I think we need to keep doing what we’re doing and do more of it. It’s not a sprint, it’s a journey. The lady I mentioned earlier, she has an awful time with her mother who keeps telling her to just fix it: “So you’re feeling bad, just carry on.” I’ve been there. You can’t do that. So not everybody up here is understanding. But I think we’re working at it. We certainly haven’t done the job completely.

How about the media, public discourse, should that change and how?

I’ve found the media here very supportive of mental illness. I sent you articles from The St.
Catharines Standard. They did a whole week’s worth on mental illness, major whole-page
articles. I guess I wouldn’t be at all critical of the media here.

I’m also thinking about movies, TV, books, portrayals, etc.

I think they’ve become more sensitive about it, but I don’t think the deal’s all done, either.

I want to go back to the question about the time just after your attempt and how open you were. You talked about speaking publicly, but what about speaking with your family? Did you ever keep it quiet at first?

No. I couldn’t keep it quiet. “Where’s Dad?” “He’s in the hospital.” “Which one? Where in the hospital? Why is he in the psychiatric ward?” You know, you couldn’t hide it, and my wife was very honest with them. She explained it exactly. And they came, and we talked and visited and so on. I don’t know how you’d keep something like that quiet. And if you think you’re keeping it quiet, you’re likely only fooling yourself and not anyone around you.

I tend to think that a lot of mental health professionals are drawn to the field because of their own experience, but they don’t dare mention it.

My psychiatrist congratulates me on my speaking. He says, “I have all these letters after my name, but I don’t begin to understand mental illness like you do. And you have such a valuable part to play because you’ve been there.” Maybe I’m being really lucky, being encouraged by a professional.

I like to end with the question, Who else are you?

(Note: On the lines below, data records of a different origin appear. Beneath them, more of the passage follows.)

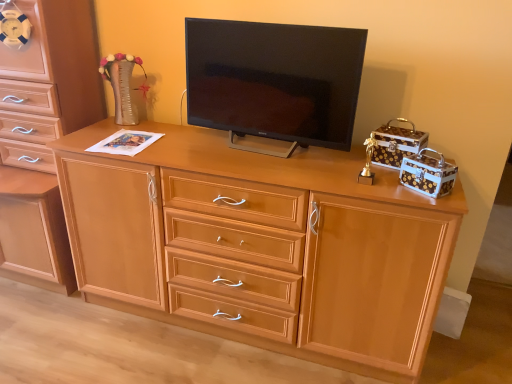 Question: From a real-world perspective, is light wood cabinet at center positioned under matte black tv at center based on gravity?

Choices:
 (A) no
 (B) yes

Answer: (B)

Question: From the image's perspective, is light wood cabinet at center on top of matte black tv at center?

Choices:
 (A) yes
 (B) no

Answer: (B)

Question: From a real-world perspective, does light wood cabinet at center stand above matte black tv at center?

Choices:
 (A) yes
 (B) no

Answer: (B)

Question: Is the position of light wood cabinet at center less distant than that of matte black tv at center?

Choices:
 (A) no
 (B) yes

Answer: (B)

Question: Does light wood cabinet at center come behind matte black tv at center?

Choices:
 (A) yes
 (B) no

Answer: (B)

Question: Considering the relative positions of light wood cabinet at center and matte black tv at center in the image provided, is light wood cabinet at center to the left of matte black tv at center from the viewer's perspective?

Choices:
 (A) no
 (B) yes

Answer: (B)

Question: Would you say light wood cabinet at center is a long distance from light brown wood chest of drawers at left?

Choices:
 (A) no
 (B) yes

Answer: (A)

Question: Is light wood cabinet at center surrounding light brown wood chest of drawers at left?

Choices:
 (A) yes
 (B) no

Answer: (B)

Question: Does light wood cabinet at center come in front of light brown wood chest of drawers at left?

Choices:
 (A) no
 (B) yes

Answer: (B)

Question: Is light wood cabinet at center outside of light brown wood chest of drawers at left?

Choices:
 (A) yes
 (B) no

Answer: (A)

Question: Is light wood cabinet at center oriented away from light brown wood chest of drawers at left?

Choices:
 (A) no
 (B) yes

Answer: (A)

Question: From the image's perspective, is light wood cabinet at center beneath light brown wood chest of drawers at left?

Choices:
 (A) no
 (B) yes

Answer: (B)

Question: From the image's perspective, is light brown wood chest of drawers at left above light wood cabinet at center?

Choices:
 (A) no
 (B) yes

Answer: (B) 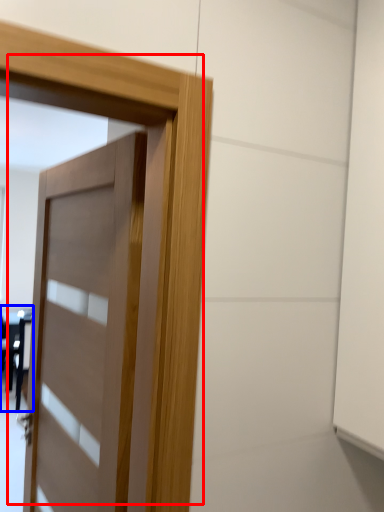 Question: Among these objects, which one is nearest to the camera, door (highlighted by a red box) or table (highlighted by a blue box)?

Choices:
 (A) door
 (B) table

Answer: (A) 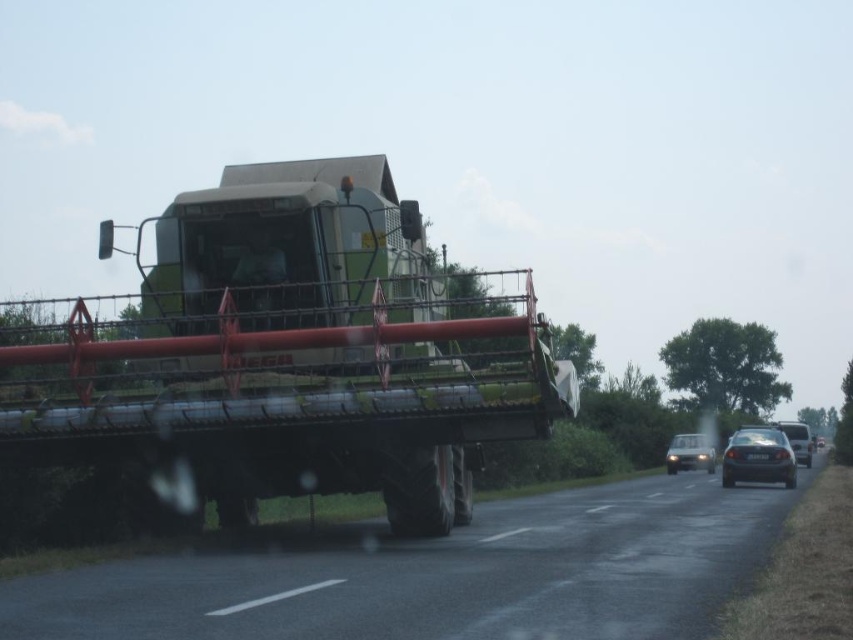 Can you confirm if shiny black sedan at right is thinner than shiny silver sedan at right?

Indeed, shiny black sedan at right has a lesser width compared to shiny silver sedan at right.

Can you confirm if shiny black sedan at right is positioned below shiny silver sedan at right?

No.

Between point (775, 436) and point (784, 422), which one is positioned in front?

Point (775, 436) is more forward.

Where is `shiny black sedan at right`? shiny black sedan at right is located at coordinates (758, 458).

Who is higher up, black asphalt road at center or shiny black sedan at right?

black asphalt road at center is above.

Is black asphalt road at center to the left of shiny black sedan at right from the viewer's perspective?

Yes, black asphalt road at center is to the left of shiny black sedan at right.

The height and width of the screenshot is (640, 853). Describe the element at coordinates (442, 573) in the screenshot. I see `black asphalt road at center` at that location.

Identify the location of black asphalt road at center. The image size is (853, 640). (442, 573).

Does black asphalt road at center lie in front of shiny silver sedan at right?

That is True.

Can you confirm if black asphalt road at center is positioned above shiny silver sedan at right?

Indeed, black asphalt road at center is positioned over shiny silver sedan at right.

You are a GUI agent. You are given a task and a screenshot of the screen. Output one action in this format:
    pyautogui.click(x=<x>, y=<y>)
    Task: Click on the black asphalt road at center
    
    Given the screenshot: What is the action you would take?
    pyautogui.click(x=442, y=573)

Where is `black asphalt road at center`? black asphalt road at center is located at coordinates (442, 573).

A grandfather, a father. But I’ve always had a strong motivation to be involved. And now, I
guess, I’ve become almost supersensitive about the issues around mental illness. And I work as a volunteer trying to improve the quality of life for people who struggle with mental issues, personality issues or whatever. I guess we all go in this world only once, and very few of us are allowed to be perfect when we do that. So we need to be sensitive to people’s flaws and not judge them because of that. I volunteer on a crisis line, and I find it tremendously rewarding to talk to someone struggling for whatever reason and try to bring a bit of comfort to their life. I guess I have changed a lot because of it.

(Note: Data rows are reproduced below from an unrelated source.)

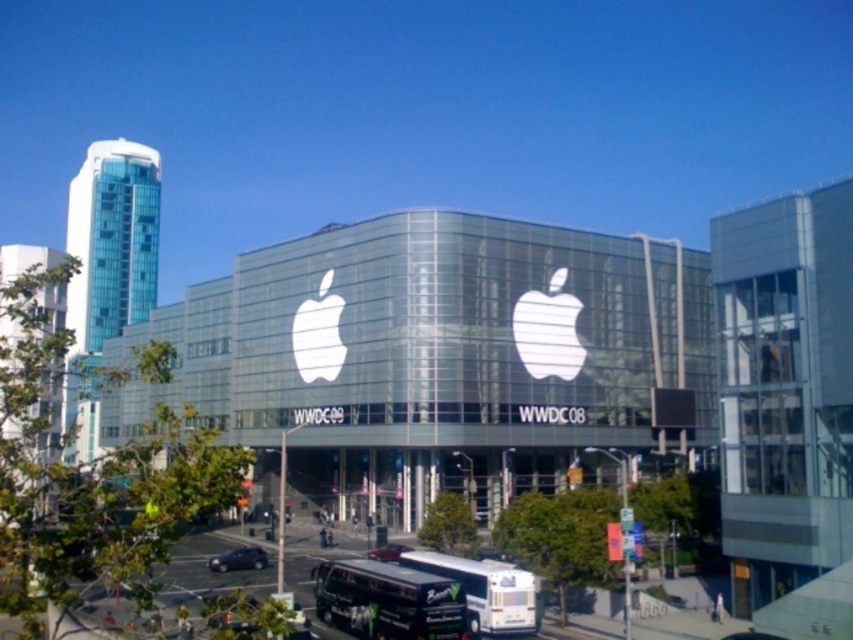 Question: Which is nearer to the shiny black car at lower center?

Choices:
 (A) black matte bus at lower center
 (B) shiny black sedan at center

Answer: (B)

Question: Where is black matte bus at lower center located in relation to shiny black sedan at center in the image?

Choices:
 (A) below
 (B) above

Answer: (B)

Question: Does shiny black car at lower center have a greater width compared to shiny black sedan at center?

Choices:
 (A) no
 (B) yes

Answer: (B)

Question: Which of the following is the closest to the observer?

Choices:
 (A) (526, 595)
 (B) (248, 568)
 (C) (393, 566)

Answer: (A)

Question: Can you confirm if shiny black car at lower center is positioned below shiny black sedan at center?

Choices:
 (A) yes
 (B) no

Answer: (A)

Question: Considering the real-world distances, which object is farthest from the white glossy bus at lower center?

Choices:
 (A) shiny black sedan at center
 (B) black matte bus at lower center

Answer: (A) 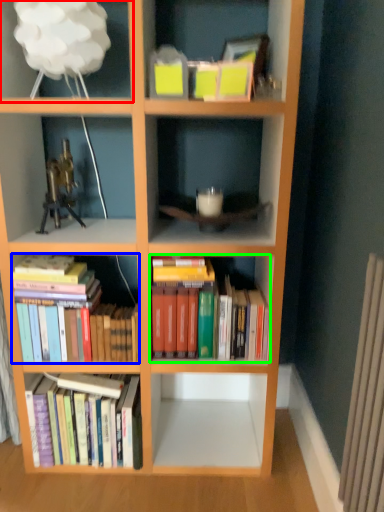 Question: Based on their relative distances, which object is nearer to shelf (highlighted by a red box)? Choose from book (highlighted by a blue box) and book (highlighted by a green box).

Choices:
 (A) book
 (B) book

Answer: (A) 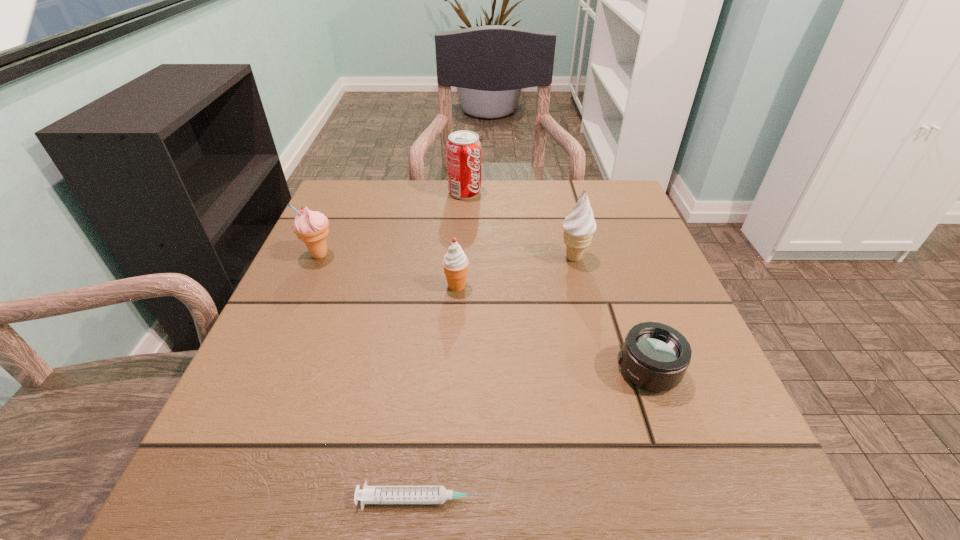 This screenshot has height=540, width=960. What are the coordinates of `free space located 0.190m on the front-facing side of the rightmost icecream` in the screenshot? It's located at (469, 258).

In order to click on vacant space located 0.290m on the front-facing side of the rightmost icecream in this screenshot , I will do `click(423, 258)`.

This screenshot has width=960, height=540. I want to click on vacant point located 0.060m on the left of the farthest object, so click(x=425, y=192).

Where is `blank space located on the right of the leftmost icecream`? This screenshot has width=960, height=540. blank space located on the right of the leftmost icecream is located at coordinates (359, 255).

The width and height of the screenshot is (960, 540). I want to click on vacant space situated on the right of the nearest icecream, so click(x=519, y=286).

Identify the location of blank area located 0.350m on the side of the fifth farthest object with brand markings and control switches. (403, 371).

You are a GUI agent. You are given a task and a screenshot of the screen. Output one action in this format:
    pyautogui.click(x=<x>, y=<y>)
    Task: Click on the free region located on the side of the fifth farthest object with brand markings and control switches
    This screenshot has height=540, width=960.
    Given the screenshot: What is the action you would take?
    pyautogui.click(x=434, y=371)

Find the location of a particular element. The height and width of the screenshot is (540, 960). vacant space located 0.360m on the side of the fifth farthest object with brand markings and control switches is located at coordinates (397, 371).

In order to click on vacant space located 0.050m at the needle end of the syringe in this screenshot , I will do `click(528, 499)`.

This screenshot has height=540, width=960. What are the coordinates of `object present at the far edge` in the screenshot? It's located at (463, 148).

With the crisis line, did your personal experience matter, or did you even bring it up?

Not at all. They consider that an advantage because I can work from a point of understanding, because some volunteers have not been where I’ve been.

How do you protect yourself from getting too overwhelmed or too involved or such?

It’s not an issue yet, but it’s something I’m watching. And at the crisis line, there are professionals there, and those professionals monitor people like me, to make sure that it doesn’t become overwhelming, They’re prepared to help us, so there’s a bit of a backup there as well.